In expanding on the ‘value to the users’ idea, closing the cliffhanger, Cohn says that stories that are valuable to the actual intended users are ok, and that stories that are valuable to the purchaser are ok (“The dev team will product documentation suitable to an ISO 9001 audit.”), but that stories that are valued only by developers (“all connections to the database are through a connection pool”) are not. He suggests that developer-valued stories can be written to be customer-valued, i.e. instead of speaking of database pooling, we should say something like “Up to 50 users should be able to use the application with a 5-user database license.”
Cohn goes on to talk about how to divide up stories that are too large to do in an iteration. There are two kinds of too-big stories, he says, compound and complex. Compound is a just a bunch o’ separate user stories, which split naturally.
In talking about dealing with complex stories Cohn give an example, splitting ‘A company can pay for a job posting with a credit card’ into ‘investigate credit card processing over the web’ and ‘a user can pay with a credit card.’
Here he has introduced a new kind of story – not one that speaks directly to a user goal at all, but one that describes a ‘spike’ that will prepare the project team for handling a subsequent story. Who is the ‘user’ of the “investigate credit card processing over the web”? It simply doesn’t fit our working definition of user story without stretching it beyond reason.
Surely a user story can’t simply be whatever you’d like.
In Chapter 3, Cohn suggests that it is a fallacy to write stories from the perspective of a single uber-user, that that approach can lead to undiscovered stories, and suggests user roles as the solution.
Using his example project, BigMoneyJobs, he asks – his italics – “when we talk about user stories, who is the user we’re talking about?”
Finally!
But rather than providing intensional rigor, he simply identifies a few possible users of the system, both job seekers and job posters, by name and brief description – sketchy (in the non-teenage-sense) Alan Cooperian personae.
He suggest that “[w]hile each user comes to the software with a different background and different goals [my italics] it is still possible to aggregate individual users and think of them in terms of user roles” – “collections of defining attributes that characterize a population of users and their intended interactions with the system.”
So we are still working in terms of the fundamental definition – humans who will interact with the software/system.
While our system will satisfy its set of high level goals – in his example the primary user goals are Find a Job and Find an Employee – they can be satisfied by a series of sub-goals which may be more or less important to particular segments of the highest level user demographic. And those segments may have other secondary goals in common, after Cooper, “some users favor convenience, others favor a rich experience, and so on.”

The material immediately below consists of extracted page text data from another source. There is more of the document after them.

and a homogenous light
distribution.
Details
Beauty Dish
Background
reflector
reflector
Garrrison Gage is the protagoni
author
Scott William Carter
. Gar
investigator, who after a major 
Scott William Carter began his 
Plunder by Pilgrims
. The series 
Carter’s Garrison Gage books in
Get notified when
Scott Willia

Cohn does call out system users in a boxed sidebar:
“As much as you can, stick with user roles that define people, as opposed to other systems. If you think it will help, then identify an occasional non-human user role.”

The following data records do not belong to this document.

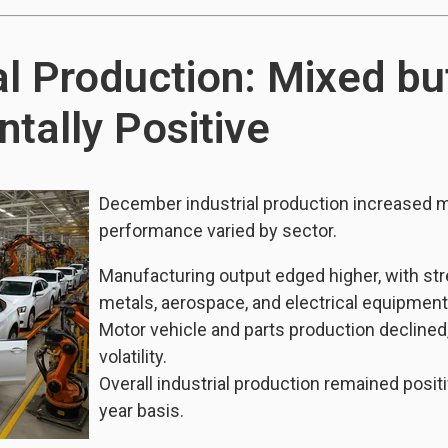
al Production: Mixed bu
tally Positive
December industrial production increased 
performance varied by sector.
Manufacturing output edged higher, with str
metals, aerospace, and electrical equipment
Motor vehicle and parts production declined
volatility.
Overall industrial production remained posit
year basis.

‘Occasional’ makes it sound as if there is a choice you are making willy-nilly among alternatives. Surely there is some set of ideal user roles for a given system. There must be a way of determining in a given instance what the appropriate users are.
Cohn does draw a perimeter of a kind:
“[w]e don’t need user roles for every conceivable user of the system, but we need roles for the ones who can make or break the success of our project. Since other systems are rarely purchasers of our system, they can rarely make or break the success of our system. Naturally, there will be exceptions to this, and if you feel that adding a non-human user role helps you think about your system, then add it.”
Really? Write stories for the people writing the checks, and add a system user if it helps you think?
Cohn suggests capturing these user roles on user role cards. He then goes on to suggest that some teams may find value in fleshing out Cooperian personae – detailed vignettes describing individual users based on role characteristics to help bring them to life, and/or Djajadiningrat (great name!) et al’s ‘extreme characters’, a technique where you use fringe user characters, almost caricatures, such as hookers and Popes, to effectively explore the skinny ends of your user demographic space’s bell-shaped curve. But in neither approach are the users usefully compared to Cohn’s base user story users.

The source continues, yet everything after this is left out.